Степан Макарыч документа не принял из принципа, так сначала пенсию перестали приносить, а потом обманом старый забрали и новый всучили. Из-за того и российского гражданства не дали, хотя он в газету написал, что не хочет примыкать к Украине. До Верховных судов обоих государств дошел, чтоб
Елизавета же Трофимовна с того самого дня, как узнала, что дед теперь Курвенко, да еще услышала сплетни, мол, он по своей воле стал так называться, во всяком споре использовала это как самый веский аргумент – чтоб обидеть до глубины души.
Даже козла своего Степаном назвала…
А дед был москаль прирожденный, поскольку родился и вырос в Московской области и зимой сорок первого, после краткосрочных диверсионных курсов, был заброшен на парашюте в брянские партизанские леса – немецкие эшелоны под откос пускать. Его тогда никто в отряде ни по фамилии, ни по имени не звал, из конспиративной необходимости ходил он под кличкой Кур, то есть петух. Так же звала его и будущая, а теперь уже бывшая, супруга, которая еще совсем девчонкой в отряде товарища Ковпака стирала белье, пулеметные ленты патронами набивала и носила, как и до сих пор, фамилию Совенко…
Куров и сам чуял, что к старости обидчив стал и, должно, от Совы заразился желанием мелкой мести, ибо отошел от поскотины, обернулся и крикнул:
– Ты бы, дура-баба, прежде спросила, зачем я к тебе в сопредельное государство ходил!
Елизавета Трофимовна насторожилась, но из гордости не переспросила. И тогда дед с удовольствием подразнил ее:
– От Юрка письмо пришло! Одному мне адресовано! Бабка Сова в тот час же дернулась было следом и даже рукой махнула, но Степан Макарыч лишь прибавил шагу.
Юрко был их хоть и не единственный, но самый дорогой, воспитанный чуть ли не с пеленок, любимый внук…
Дед Куров особенно-то не распространялся о том, что ему Сова поведала, – дабы сплетен не разносить, поскольку сам все-таки не поверил ни в лешего, ни в снежного человека. Крестнику своему, Мыколе Волкову, только и рассказал в тот же день. Да и то шутливо, дескать, крестная его сегодня по грибы пошла, и ее в лесу какой-то человекоподобный зверь, навроде гориллы, чуть лапами не схватил. Так она корзинку бросила и бегом прибежала со второй заставы – а это тебе не ближний свет, – вон, мол, еще сколько здоровья у бабки!

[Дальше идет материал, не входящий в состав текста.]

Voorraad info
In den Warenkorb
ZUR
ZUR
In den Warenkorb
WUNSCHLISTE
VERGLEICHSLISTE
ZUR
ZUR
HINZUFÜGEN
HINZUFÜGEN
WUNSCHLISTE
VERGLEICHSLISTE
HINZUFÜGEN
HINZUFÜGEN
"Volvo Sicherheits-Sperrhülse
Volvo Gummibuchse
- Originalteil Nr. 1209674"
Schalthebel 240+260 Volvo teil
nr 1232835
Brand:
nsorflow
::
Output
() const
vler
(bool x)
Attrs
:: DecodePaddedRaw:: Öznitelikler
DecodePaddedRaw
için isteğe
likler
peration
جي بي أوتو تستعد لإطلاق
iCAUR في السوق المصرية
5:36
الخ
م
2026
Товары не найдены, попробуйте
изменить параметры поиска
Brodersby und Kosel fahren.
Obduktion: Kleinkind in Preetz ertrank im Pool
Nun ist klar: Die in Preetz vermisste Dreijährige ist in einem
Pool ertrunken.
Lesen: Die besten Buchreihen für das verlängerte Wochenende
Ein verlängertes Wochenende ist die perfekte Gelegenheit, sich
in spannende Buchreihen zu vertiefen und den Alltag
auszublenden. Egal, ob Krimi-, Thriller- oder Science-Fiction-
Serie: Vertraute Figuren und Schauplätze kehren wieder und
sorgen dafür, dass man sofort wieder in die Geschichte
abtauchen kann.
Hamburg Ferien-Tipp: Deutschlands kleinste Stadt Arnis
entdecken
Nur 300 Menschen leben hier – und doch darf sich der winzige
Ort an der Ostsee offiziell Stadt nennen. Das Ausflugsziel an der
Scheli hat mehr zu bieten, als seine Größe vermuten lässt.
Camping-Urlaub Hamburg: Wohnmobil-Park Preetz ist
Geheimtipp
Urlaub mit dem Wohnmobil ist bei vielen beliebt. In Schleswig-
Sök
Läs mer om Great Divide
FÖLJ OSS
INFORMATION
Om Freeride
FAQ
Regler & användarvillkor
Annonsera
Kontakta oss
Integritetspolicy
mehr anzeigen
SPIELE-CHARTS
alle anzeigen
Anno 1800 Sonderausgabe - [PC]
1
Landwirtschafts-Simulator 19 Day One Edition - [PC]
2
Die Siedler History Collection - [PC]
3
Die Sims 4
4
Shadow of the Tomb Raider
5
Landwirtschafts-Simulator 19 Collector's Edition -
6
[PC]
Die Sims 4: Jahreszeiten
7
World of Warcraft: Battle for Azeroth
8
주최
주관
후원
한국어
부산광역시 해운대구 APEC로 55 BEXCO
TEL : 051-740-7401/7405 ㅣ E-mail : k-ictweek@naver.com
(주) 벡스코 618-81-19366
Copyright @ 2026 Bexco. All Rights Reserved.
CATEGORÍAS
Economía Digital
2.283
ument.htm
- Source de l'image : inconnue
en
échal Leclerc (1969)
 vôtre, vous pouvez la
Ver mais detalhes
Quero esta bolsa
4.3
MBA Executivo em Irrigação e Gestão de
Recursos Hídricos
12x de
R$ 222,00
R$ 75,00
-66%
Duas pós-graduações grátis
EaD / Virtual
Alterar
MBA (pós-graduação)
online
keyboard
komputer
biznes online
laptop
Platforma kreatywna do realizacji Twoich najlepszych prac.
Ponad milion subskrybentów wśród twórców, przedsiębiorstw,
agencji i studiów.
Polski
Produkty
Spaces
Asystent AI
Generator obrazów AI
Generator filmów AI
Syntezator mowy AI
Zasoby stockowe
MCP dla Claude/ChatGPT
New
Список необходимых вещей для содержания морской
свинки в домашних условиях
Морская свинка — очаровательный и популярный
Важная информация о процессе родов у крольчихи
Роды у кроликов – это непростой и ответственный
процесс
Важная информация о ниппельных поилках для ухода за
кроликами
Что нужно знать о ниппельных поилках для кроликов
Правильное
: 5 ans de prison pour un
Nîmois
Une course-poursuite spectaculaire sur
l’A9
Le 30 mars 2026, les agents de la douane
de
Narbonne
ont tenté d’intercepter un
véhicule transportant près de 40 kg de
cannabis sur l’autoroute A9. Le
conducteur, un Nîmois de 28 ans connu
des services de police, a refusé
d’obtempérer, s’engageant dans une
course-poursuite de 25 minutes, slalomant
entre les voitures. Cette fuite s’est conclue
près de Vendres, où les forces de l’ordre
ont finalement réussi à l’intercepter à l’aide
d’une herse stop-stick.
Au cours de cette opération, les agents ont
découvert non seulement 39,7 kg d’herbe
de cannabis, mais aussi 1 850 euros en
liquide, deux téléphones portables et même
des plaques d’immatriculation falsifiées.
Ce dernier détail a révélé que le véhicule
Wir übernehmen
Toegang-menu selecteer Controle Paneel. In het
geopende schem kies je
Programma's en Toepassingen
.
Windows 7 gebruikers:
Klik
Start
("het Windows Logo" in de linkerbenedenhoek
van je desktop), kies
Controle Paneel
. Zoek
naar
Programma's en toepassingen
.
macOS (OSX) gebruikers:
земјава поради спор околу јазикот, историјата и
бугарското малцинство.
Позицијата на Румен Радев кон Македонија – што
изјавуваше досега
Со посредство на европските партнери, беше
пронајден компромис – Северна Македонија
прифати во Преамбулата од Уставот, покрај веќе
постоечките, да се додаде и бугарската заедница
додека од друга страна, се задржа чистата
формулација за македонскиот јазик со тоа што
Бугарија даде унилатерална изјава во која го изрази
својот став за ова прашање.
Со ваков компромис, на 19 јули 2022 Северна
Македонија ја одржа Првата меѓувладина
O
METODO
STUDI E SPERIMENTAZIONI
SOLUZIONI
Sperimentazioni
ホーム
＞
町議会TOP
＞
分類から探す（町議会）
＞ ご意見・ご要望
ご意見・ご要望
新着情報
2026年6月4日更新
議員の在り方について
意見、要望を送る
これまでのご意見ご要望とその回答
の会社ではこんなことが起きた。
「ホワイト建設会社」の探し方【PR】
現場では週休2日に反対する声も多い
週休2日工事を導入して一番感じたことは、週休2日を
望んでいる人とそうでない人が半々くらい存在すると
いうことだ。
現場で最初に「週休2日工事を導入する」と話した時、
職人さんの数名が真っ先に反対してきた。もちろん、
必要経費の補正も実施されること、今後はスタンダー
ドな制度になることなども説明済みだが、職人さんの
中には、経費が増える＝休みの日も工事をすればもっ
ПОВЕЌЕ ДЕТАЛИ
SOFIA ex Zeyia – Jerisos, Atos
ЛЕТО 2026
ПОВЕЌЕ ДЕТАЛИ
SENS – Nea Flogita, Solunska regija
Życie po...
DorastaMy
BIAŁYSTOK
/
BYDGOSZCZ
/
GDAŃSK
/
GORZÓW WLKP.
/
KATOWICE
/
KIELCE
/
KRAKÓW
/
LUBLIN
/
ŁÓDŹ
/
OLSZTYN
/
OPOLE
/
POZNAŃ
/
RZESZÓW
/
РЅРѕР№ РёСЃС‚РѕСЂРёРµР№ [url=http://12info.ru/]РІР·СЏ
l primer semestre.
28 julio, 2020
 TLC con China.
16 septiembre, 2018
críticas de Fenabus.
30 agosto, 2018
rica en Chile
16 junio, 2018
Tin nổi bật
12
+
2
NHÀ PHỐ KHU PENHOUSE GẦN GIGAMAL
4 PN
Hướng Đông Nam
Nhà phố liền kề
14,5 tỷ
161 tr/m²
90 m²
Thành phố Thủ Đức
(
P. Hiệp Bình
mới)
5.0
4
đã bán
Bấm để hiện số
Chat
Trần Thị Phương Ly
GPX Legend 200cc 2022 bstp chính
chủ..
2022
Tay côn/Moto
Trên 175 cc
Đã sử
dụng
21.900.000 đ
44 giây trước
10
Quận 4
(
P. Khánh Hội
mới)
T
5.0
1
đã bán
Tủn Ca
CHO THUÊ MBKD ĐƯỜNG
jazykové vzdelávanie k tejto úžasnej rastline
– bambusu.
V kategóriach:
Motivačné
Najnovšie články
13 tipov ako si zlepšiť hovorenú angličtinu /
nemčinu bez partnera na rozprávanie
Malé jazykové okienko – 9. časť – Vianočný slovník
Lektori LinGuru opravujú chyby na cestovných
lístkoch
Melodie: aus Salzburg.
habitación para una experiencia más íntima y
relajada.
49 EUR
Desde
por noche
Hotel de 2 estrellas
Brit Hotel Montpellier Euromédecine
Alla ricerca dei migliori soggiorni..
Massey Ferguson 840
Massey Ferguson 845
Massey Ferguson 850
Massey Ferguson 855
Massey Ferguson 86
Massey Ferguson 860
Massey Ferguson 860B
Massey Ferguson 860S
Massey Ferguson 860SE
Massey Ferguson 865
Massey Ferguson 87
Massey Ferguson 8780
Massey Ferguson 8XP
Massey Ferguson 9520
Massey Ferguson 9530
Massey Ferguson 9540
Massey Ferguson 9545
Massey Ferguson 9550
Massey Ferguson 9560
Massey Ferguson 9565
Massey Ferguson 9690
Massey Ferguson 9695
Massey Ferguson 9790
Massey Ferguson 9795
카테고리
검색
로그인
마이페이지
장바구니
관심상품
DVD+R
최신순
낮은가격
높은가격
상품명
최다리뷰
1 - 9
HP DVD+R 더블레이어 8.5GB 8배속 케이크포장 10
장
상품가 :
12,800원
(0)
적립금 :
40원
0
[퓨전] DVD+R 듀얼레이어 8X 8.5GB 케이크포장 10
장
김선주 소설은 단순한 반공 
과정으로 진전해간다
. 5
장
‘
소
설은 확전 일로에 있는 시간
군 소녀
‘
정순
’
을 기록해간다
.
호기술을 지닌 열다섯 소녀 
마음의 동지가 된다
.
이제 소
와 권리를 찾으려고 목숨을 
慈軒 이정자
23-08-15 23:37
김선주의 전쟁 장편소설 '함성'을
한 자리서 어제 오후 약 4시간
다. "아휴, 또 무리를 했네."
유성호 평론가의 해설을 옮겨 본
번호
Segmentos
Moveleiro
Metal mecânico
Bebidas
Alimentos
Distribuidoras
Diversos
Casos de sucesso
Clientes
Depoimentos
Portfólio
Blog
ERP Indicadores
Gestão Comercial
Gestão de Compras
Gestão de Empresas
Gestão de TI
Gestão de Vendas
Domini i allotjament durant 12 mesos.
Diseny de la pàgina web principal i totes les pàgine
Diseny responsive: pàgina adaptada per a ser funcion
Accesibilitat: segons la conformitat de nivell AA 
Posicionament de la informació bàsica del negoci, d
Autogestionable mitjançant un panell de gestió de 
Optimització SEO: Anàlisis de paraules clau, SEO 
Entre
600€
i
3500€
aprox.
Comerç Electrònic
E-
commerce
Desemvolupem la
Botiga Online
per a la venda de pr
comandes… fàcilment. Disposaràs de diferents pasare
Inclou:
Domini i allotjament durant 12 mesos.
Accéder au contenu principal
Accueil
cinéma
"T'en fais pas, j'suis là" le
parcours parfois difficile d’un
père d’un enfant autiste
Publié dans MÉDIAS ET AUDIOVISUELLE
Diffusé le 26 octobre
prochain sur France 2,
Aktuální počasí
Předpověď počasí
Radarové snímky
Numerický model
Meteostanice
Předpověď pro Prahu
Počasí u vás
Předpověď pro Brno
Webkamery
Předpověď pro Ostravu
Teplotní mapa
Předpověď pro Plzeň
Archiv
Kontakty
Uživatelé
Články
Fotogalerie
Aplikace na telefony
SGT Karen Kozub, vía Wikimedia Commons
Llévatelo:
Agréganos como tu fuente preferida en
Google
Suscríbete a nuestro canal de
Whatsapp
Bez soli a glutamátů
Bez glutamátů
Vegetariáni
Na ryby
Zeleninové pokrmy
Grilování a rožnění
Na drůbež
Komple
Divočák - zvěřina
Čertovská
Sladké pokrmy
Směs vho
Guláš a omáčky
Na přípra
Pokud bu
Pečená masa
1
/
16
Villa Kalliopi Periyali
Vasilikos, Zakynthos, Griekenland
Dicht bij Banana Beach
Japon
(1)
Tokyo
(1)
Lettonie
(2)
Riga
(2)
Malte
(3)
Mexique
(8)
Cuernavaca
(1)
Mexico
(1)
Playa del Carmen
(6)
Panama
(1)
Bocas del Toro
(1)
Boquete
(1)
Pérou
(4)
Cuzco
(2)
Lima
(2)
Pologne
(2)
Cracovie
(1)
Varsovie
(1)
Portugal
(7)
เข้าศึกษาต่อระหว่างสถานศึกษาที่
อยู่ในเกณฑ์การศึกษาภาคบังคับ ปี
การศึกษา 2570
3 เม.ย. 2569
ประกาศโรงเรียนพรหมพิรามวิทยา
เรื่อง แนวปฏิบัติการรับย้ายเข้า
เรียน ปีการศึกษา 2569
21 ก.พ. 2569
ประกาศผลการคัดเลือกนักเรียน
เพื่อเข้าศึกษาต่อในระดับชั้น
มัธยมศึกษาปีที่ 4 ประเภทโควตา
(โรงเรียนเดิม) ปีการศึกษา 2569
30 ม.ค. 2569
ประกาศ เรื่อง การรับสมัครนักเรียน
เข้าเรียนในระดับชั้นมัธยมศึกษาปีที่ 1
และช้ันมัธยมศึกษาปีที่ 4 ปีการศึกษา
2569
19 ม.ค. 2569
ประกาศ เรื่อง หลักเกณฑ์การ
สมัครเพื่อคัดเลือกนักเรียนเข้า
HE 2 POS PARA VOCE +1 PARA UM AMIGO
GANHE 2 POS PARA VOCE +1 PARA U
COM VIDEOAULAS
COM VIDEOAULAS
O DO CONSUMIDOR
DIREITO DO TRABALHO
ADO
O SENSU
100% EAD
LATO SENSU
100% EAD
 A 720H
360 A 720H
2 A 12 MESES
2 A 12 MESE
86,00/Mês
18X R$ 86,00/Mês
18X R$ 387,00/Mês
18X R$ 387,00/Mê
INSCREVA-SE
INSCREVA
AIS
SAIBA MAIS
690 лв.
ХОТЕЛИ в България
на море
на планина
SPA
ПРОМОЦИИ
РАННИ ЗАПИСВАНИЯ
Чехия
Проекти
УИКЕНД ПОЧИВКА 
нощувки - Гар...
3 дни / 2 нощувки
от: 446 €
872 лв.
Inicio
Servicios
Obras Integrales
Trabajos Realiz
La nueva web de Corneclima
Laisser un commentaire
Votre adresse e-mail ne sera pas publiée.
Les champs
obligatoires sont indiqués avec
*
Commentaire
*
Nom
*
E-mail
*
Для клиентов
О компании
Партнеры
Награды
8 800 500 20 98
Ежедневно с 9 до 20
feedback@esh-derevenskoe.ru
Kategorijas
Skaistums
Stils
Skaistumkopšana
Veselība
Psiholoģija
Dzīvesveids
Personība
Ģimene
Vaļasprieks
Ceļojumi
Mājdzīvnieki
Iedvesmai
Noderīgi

Николай Семенович был образованным, с молодости в начальниках ходил, даже одно время, под закат советской власти, председателем Братковского райисполкома работал. Но с женами молодому предрику не везло: первую у него посадили за растрату, из-за чего и сам он пострадал; вторая ушла, занявшись бензиновым бизнесом, и теперь Волков жил гражданским браком с третьей – властной и своенравной Тамарой Кожедуб, судебным приставом москальского районного суда. Она через брата своего, пана Кушнера, и устроила Волкова на хлебное место – начальником украинского таможенного пункта. А начальником российского был Шурка Вовченко, как две капли воды похожий на Мыколу, поэтому иногда их путали и поговаривали, что они от одного отца, только от какого, решить не могли.